A picture is worth a thousand words — we’ve all heard that a thousand times and more. Frankly speaking, that observation may not be true all the time! So what are those scenarios when this is not true?
Actually, there are so many scenarios that I had to share an entire list with you!
- Speak your picture’s story: A picture on a slide can certainly tell a story, but that story needs to be retold by the presenter. Many presenters and slide designers take the analogy of a picture being equal to a thousand words quite literally — and while they believe a message or story has been provided to the audience, it is quite possible that the audience thought of a different story — especially since the presenter did not explain why he or she had to show a picture of an airplane in a presentation about managing finances!
- Relevance is the key: A picture is only effective if it is relevant to the content of your slide — just any picture will not work. In situations like this, it is better not to use a picture than using the wrong visual. Many times, slide designers and presenters fall into this trap of using a visual that is so generic that it might be used to explain a hundred concepts. A classic example is a picture of the light bulb, or a picture of people shaking hands. These cliche pictures have been used so often, and audiences have seen them in so many slides — resulting in them not being so relevant any more!
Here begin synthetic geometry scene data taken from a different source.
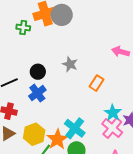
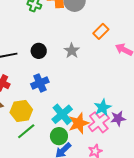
orange rectangle: (97, 83) -> (101, 31), moved
blue cross: (37, 93) -> (40, 83), moved
orange star: (57, 139) -> (79, 123), moved

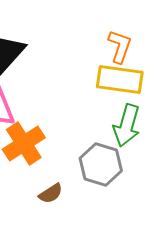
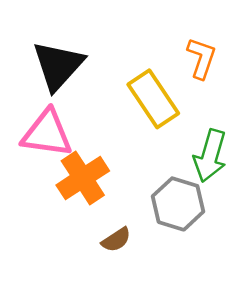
yellow rectangle: (120, 79) -> (153, 99), moved, turned 48

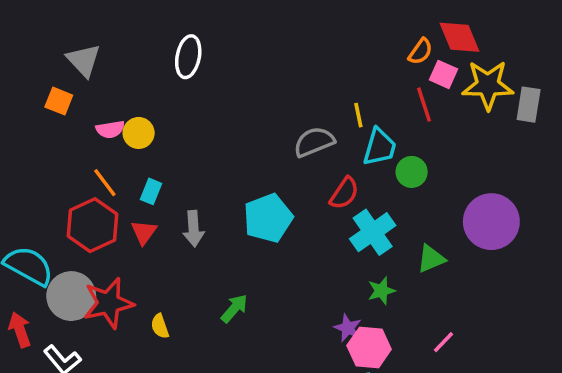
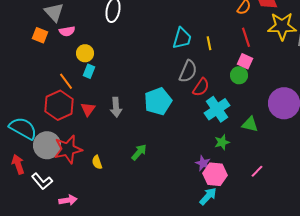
pink square: (443, 74) -> (245, 61), moved
pink semicircle: (110, 129) -> (67, 31), moved
gray semicircle: (314, 142) -> (188, 71), moved, turned 135
cyan trapezoid: (380, 147) -> (182, 38), moved
cyan rectangle: (151, 191) -> (89, 71), moved
green triangle: (431, 259) -> (250, 124), turned 36

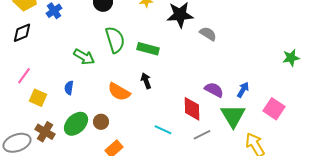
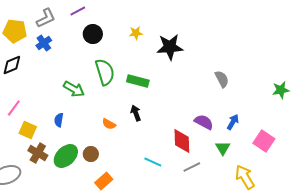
gray semicircle: (208, 34) -> (222, 79), moved, turned 30
orange semicircle: (119, 92) -> (109, 124), size x0.6
green triangle: (233, 116) -> (223, 148), size x0.6
brown cross: (45, 132) -> (38, 153), moved

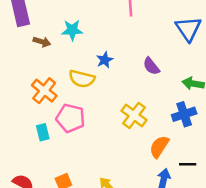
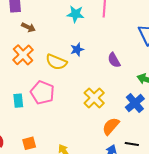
cyan star: (72, 30) -> (75, 14), moved
orange cross: (44, 91) -> (23, 55), moved
blue cross: (184, 114) -> (135, 103), turned -30

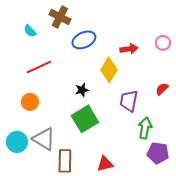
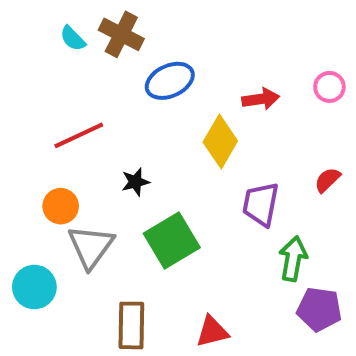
cyan semicircle: (30, 31) -> (73, 38), moved
black star: (82, 90) -> (135, 182), moved
gray triangle: (44, 139) -> (91, 247), moved, turned 35

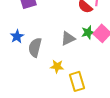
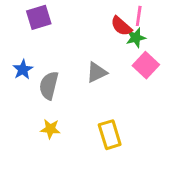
green star: (88, 32) -> (136, 38), moved
yellow star: (57, 66) -> (50, 129), moved

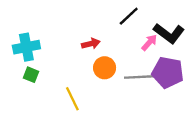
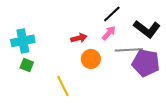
pink arrow: (149, 43) -> (109, 33), moved
gray line: (140, 77) -> (129, 50), moved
- Use fewer pictures: More than one picture to illustrate a single concept is a picture too many. Remember, two pictures may not be worth two thousand words! Yes, you can use multiple pictures if one builds upon the other. For example, you may show a famous building in one picture, and a close-up of some carving on its exterior in another picture. That way, the second picture would add value to the first picture.
- Explore silhouettes: A picture that distinctly shows a human being of one race may not work too well in a multi-racial or international audience — in that case, explore using silhouettes. It is surprising how much more you can express with a mere silhouette.
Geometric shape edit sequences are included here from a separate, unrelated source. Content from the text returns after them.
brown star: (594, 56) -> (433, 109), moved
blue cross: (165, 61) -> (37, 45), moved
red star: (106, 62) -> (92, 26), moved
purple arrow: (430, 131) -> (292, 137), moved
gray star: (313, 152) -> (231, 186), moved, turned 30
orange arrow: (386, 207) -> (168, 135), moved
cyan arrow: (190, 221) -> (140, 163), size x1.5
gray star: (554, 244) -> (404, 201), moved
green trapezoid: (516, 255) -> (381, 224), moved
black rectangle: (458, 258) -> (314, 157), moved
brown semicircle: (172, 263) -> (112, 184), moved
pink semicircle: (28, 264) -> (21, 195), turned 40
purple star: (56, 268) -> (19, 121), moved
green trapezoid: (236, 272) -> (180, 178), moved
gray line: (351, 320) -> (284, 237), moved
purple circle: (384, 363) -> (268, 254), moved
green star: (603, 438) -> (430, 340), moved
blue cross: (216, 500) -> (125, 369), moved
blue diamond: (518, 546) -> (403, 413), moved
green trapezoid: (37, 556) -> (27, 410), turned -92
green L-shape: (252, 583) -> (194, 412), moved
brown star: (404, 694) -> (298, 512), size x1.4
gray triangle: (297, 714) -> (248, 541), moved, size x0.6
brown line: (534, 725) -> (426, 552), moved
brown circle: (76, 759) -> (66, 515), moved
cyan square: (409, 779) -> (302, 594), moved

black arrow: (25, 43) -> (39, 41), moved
- Captions describe pictures: A picture worth a thousand words sometimes may need a caption of five to seven words — don’t shy from using captions that explain the picture!
- Pictures of the same style stay together: The right picture style is also important. The contemporary trend for the last few years has been to use photographs rather than cartoon-style clip art. However, do remember that a commissioned cartoon is entirely different from cartoon-style clip art — if you use a great cartoon that has a message which is relevant to your presentation, then that’s very acceptable. As already mentioned earlier, silhouettes are also a great option.
- Pristine pictures speak better: Picture quality is a very significant issue. Do not use visuals that are blurred, pixelated, or pictures that are out of focus.
- Crop out the unrequired: Picture cropping can be very useful. Try to crop to an area of the picture where you want to focus the audience’s attention.
- Respect copyrights: Finally, any picture worth a thousand words is worth none at all if you do not respect copyrights. Don’t steal images from online image searches. In future blog posts, I’ll explore how you can get great pictures for free or almost next to nothing — and also why you should respect copyrights.